## ACTIVITY
From the entries below, reproduce exactly the lines from the one with "Marketplaces" through the one with "1/60 ND-01 Anonymous Bird", both included, without images.

## RECORDS PROVIDED
================

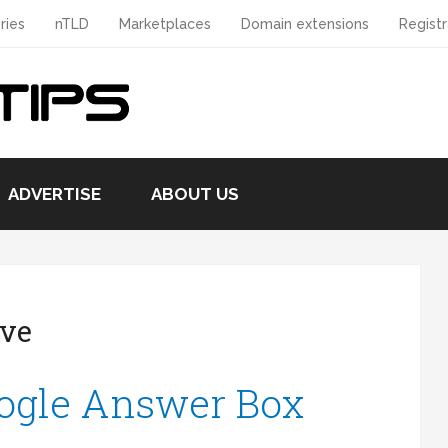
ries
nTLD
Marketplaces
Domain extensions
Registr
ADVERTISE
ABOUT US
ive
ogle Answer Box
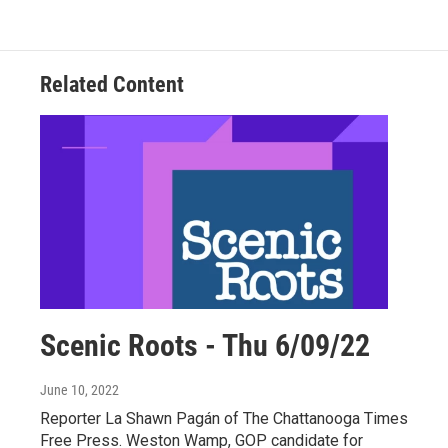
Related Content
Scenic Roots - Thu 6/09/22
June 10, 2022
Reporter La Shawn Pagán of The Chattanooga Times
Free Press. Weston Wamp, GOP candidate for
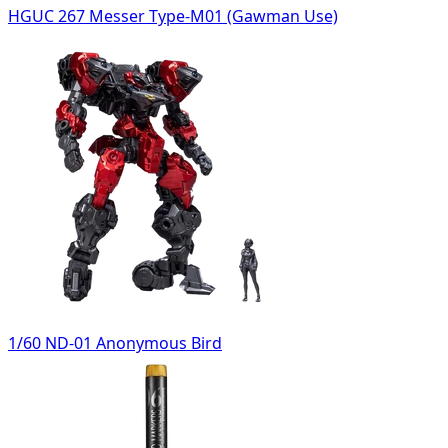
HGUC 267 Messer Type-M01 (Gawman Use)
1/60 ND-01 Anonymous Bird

================

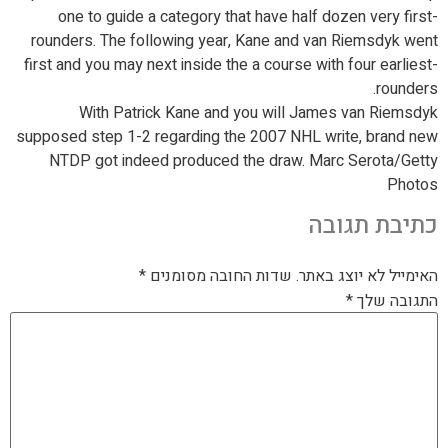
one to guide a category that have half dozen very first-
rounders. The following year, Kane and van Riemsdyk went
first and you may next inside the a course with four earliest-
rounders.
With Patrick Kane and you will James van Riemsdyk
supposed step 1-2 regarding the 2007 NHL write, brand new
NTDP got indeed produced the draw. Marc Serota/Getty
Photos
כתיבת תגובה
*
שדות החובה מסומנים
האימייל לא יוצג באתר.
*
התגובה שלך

================

## REPLY TO THE TASK
Marketplaces
Domain extensions
Registr
ADVERTISE
ABOUT US
ive
ogle Answer Box
Related Content
Scenic Roots - Thu 6/09/22
June 10, 2022
Reporter La Shawn Pagán of The Chattanooga Times
Free Press. Weston Wamp, GOP candidate for
HGUC 267 Messer Type-M01 (Gawman Use)
1/60 ND-01 Anonymous Bird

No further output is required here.